As needed, create audio processing nodes by passing the processor's name (which is defined by the module) to the AudioWorkletNode() constructor.
Set up any audio parameters the AudioWorkletNode needs, or that you wish to configure. These are defined in the audio worklet processor module.
Connect the created AudioWorkletNodes into your audio processing pipeline as you would any other node, then use your audio pipeline as usual.

Throughout the remainder of this article, we'll look at these steps in more detail, with examples (including working examples you can try out on your own).

The example code found on this page is derived from this working example which is part of MDN's GitHub repository of Web Audio examples. The example creates an oscillator node and adds white noise to it using an AudioWorkletNode before playing the resulting sound out. Slider controls are available to allow controlling the gain of both the oscillator and the audio worklet's output.

See the code

Try it live

Creating an audio worklet processor

Fundamentally, an audio worklet processor (which we'll refer to usually as either an "audio processor" or as a "processor" because otherwise this article will be about twice as long) is implemented using a JavaScript module that defines and installs the custom audio processor class.

Structure of an audio worklet processor

An audio worklet processor is a JavaScript module which consists of the following:

A JavaScript class which defines the audio processor. This class extends the AudioWorkletProcessor class.
The audio processor class must implement a process() method, which receives incoming audio data and writes back out the data as manipulated by the processor.
The module installs the new audio worklet processor class by calling registerProcessor(), specifying a name for the audio processor and the class that defines the processor.

A single audio worklet processor module may define multiple processor classes, registering each of them with individual calls to registerProcessor(). As long as each has its own unique name, this will work just fine. It's also more efficient than loading multiple modules from over the network or even the user's local disk.

Basic code framework

The barest framework of an audio processor class looks like this:

class MyAudioProcessor extends AudioWorkletProcessor {
  constructor() {
    super();
  }

  process(inputList, outputList, parameters) {
    // Using the inputs (or not, as needed),
    // write the output into each of the outputs
    // …
    return true;
  }
}

registerProcessor("my-audio-processor", MyAudioProcessor);

After the implementation of the processor comes a call to the global function registerProcessor(), which is only available within the scope of the audio context's AudioWorklet, which is the invoker of the processor script as a result of your call to audioWorklet.addModule().
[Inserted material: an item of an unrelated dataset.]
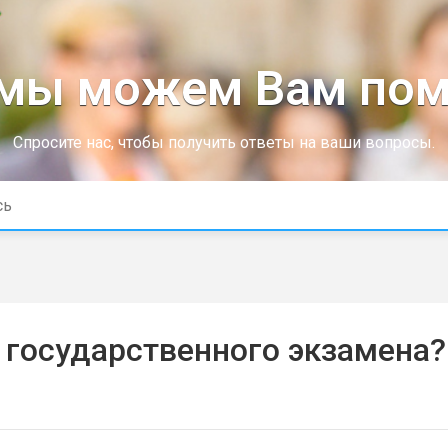
 мы можем Вам пом
Спросите нас, чтобы получить ответы на ваши вопросы.
 государственного экзамена?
This call to registerProcessor() registers your class as the basis for any AudioWorkletProcessors created when AudioWorkletNodes are set up.

This is the barest framework and actually has no effect until code is added into process() to do something with those inputs and outputs. Which brings us to talking about those inputs and outputs.

The input and output lists

The lists of inputs and outputs can be a little confusing at first, even though they're actually very simple once you realize what's going on.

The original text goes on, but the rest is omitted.